Risks and Uncertainties - The Plan provides for various investment options including common collective trusts, investment contracts, mutual funds and Warnaco Common Stock. Investment securities, in general, are exposed to various risks, such as interest rate, credit and overall market volatility. Due to the level of risk associated with certain investment securities, it is at least reasonably possible that changes in the values of investment securities will occur in the near term and such changes could materially affect the amounts reported in the financial statements. (See Note 4 – Investments).

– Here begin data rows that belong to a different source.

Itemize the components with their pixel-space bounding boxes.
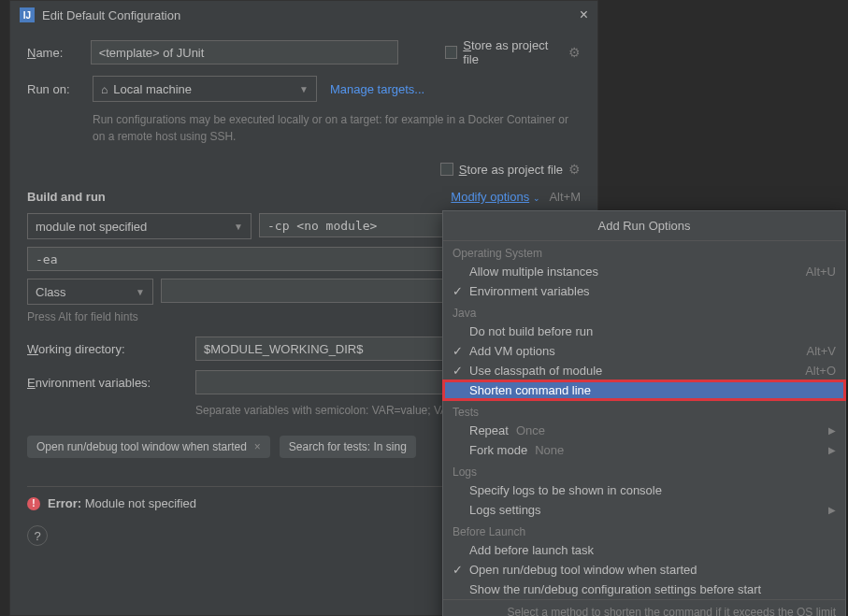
popup-section-before: Before Launch [443, 520, 845, 540]
chevron-down-icon: ▼ [299, 84, 309, 94]
option-add-before-launch[interactable]: Add before launch task [443, 540, 845, 560]
runon-select[interactable]: ⌂Local machine ▼ [93, 76, 317, 102]
option-use-classpath[interactable]: Use classpath of module Alt+O [443, 361, 845, 380]
chip-remove-icon[interactable]: × [254, 440, 261, 453]
popup-section-logs: Logs [443, 460, 845, 480]
option-env-vars[interactable]: Environment variables [443, 281, 845, 301]
titlebar: IJ Edit Default Configuration × [10, 1, 597, 29]
gear-icon-2[interactable]: ⚙ [568, 162, 581, 177]
modify-shortcut: Alt+M [549, 190, 581, 204]
chip-open-tool[interactable]: Open run/debug tool window when started … [27, 436, 270, 458]
runon-label: Run on: [27, 82, 93, 96]
option-allow-multiple[interactable]: Allow multiple instances Alt+U [443, 262, 845, 281]
store-label-2: Store as project file [459, 163, 563, 177]
chevron-right-icon: ▶ [828, 425, 836, 436]
name-label: Name: [27, 46, 91, 60]
help-button[interactable]: ? [27, 525, 48, 546]
popup-title: Add Run Options [443, 211, 845, 241]
option-fork-mode[interactable]: Fork mode None ▶ [443, 440, 845, 460]
test-kind-select[interactable]: Class ▼ [27, 279, 153, 305]
chevron-down-icon: ▼ [136, 287, 145, 297]
chevron-right-icon: ▶ [828, 445, 836, 455]
close-icon[interactable]: × [580, 7, 588, 23]
workdir-label: Working directory: [27, 342, 195, 356]
chevron-right-icon: ▶ [828, 505, 836, 515]
store-label-1: Store as project file [463, 38, 563, 66]
chip-search-tests[interactable]: Search for tests: In sing [280, 436, 416, 458]
add-run-options-popup: Add Run Options Operating System Allow m… [442, 210, 846, 616]
popup-footer-hint: Select a method to shorten the command i… [443, 599, 845, 616]
option-shorten-command-line[interactable]: Shorten command line [443, 380, 845, 400]
manage-targets-link[interactable]: Manage targets... [330, 82, 424, 96]
gear-icon[interactable]: ⚙ [568, 45, 581, 60]
env-label: Environment variables: [27, 376, 195, 390]
store-checkbox-1[interactable] [445, 46, 458, 59]
popup-section-os: Operating System [443, 241, 845, 262]
build-run-title: Build and run [27, 190, 106, 204]
store-checkbox-2[interactable] [440, 163, 453, 176]
option-add-vm[interactable]: Add VM options Alt+V [443, 341, 845, 361]
option-open-tool-window[interactable]: Open run/debug tool window when started [443, 560, 845, 580]
chevron-down-icon: ▼ [234, 222, 243, 232]
error-icon: ! [27, 497, 40, 510]
popup-section-tests: Tests [443, 400, 845, 421]
option-specify-logs[interactable]: Specify logs to be shown in console [443, 480, 845, 500]
name-input[interactable] [91, 40, 398, 64]
option-logs-settings[interactable]: Logs settings ▶ [443, 500, 845, 520]
home-icon: ⌂ [101, 83, 108, 96]
option-repeat[interactable]: Repeat Once ▶ [443, 421, 845, 440]
dialog-title: Edit Default Configuration [42, 8, 580, 22]
intellij-logo-icon: IJ [20, 7, 35, 22]
option-show-settings-before[interactable]: Show the run/debug configuration setting… [443, 580, 845, 599]
option-no-build[interactable]: Do not build before run [443, 322, 845, 341]
module-select[interactable]: module not specified ▼ [27, 213, 252, 239]
runon-hint: Run configurations may be executed local… [93, 111, 581, 145]
chevron-down-icon: ⌄ [533, 193, 540, 203]
popup-section-java: Java [443, 301, 845, 322]
modify-options-link[interactable]: Modify options ⌄ [451, 190, 539, 204]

Investment Valuation and Income Recognition – The Plan’s investments are stated at fair value. Fair value of a financial instrument is the price that would be received to sell an asset or paid to transfer a liability in an orderly transaction between market participants at the measurement date. Shares of mutual funds are valued at quoted market prices, which represent the net asset value of shares held by the Plan at year-end. The Company’s common stock is valued at the closing price reported on the New York Stock Exchange on the last business day of the Plan year. Amounts for investments in common collective trusts are stated at fair value and then adjusted to contract value as described below. Fair value of the trust is the net asset value of its underlying investments, and contract value is principal plus accrued interest. Investments in common collective trusts that do not invest in guaranteed investment contracts are valued at the net asset value of the shares held by the Plan at year-end, which is based on the fair value of the underlying assets. The Plan also has an investment in an investment contract with an insurance company which is more fully described below. Participant loans are valued at the outstanding loan balances, which approximates fair value.
In accordance with the Financial Accounting Standards Board (FASB) Staff Position, AAG INV-1 and SOP 94-4-1, Reporting of Fully Benefit-Responsive Contracts Held by Certain Investment Companies Subject to the AICPA Investment Company Guide and Defined-Contribution Health and Welfare and Pension Plans, the statements of net assets available for benefits present an investment contract at fair value, as well as an additional line item showing an adjustment of the fully benefit-responsive contract from fair value to contract value. An adjustment from fair value to contract value for the common collective trust described above has been made on the Statements of Net Assets Available for Benefits. The adjustments from fair market value to contract value as of December 31, 2008 and 2007 for this common collective trust were increases of approximately $1,548,000 and $96,000, respectively. The statement of changes in net assets available for benefits is presented on a contract value basis.
Purchases and sales of securities are recorded on a trade-date basis. Interest income is recorded on the accrual basis. Dividends are recorded on the ex-dividend date.
Management fees and operating expenses charged to the Plan for investments in mutual funds are deducted from income earned on a daily basis and are not separately reflected. Consequently, management fees and operating expenses are reflected as a reduction of investment return for such investments.
Valuation of Investment Contracts — The Plan’s investment contract with MetLife Insurance Company is valued at fair value by discounting the related cash flows based on current yields of similar instruments with comparable durations. The adjustments from fair market value to contract value were an increase of approximately $93,000 and $108,000 at December 31, 2008 and 2007, respectively (see Note 5 – Investment Contract with Insurance Company).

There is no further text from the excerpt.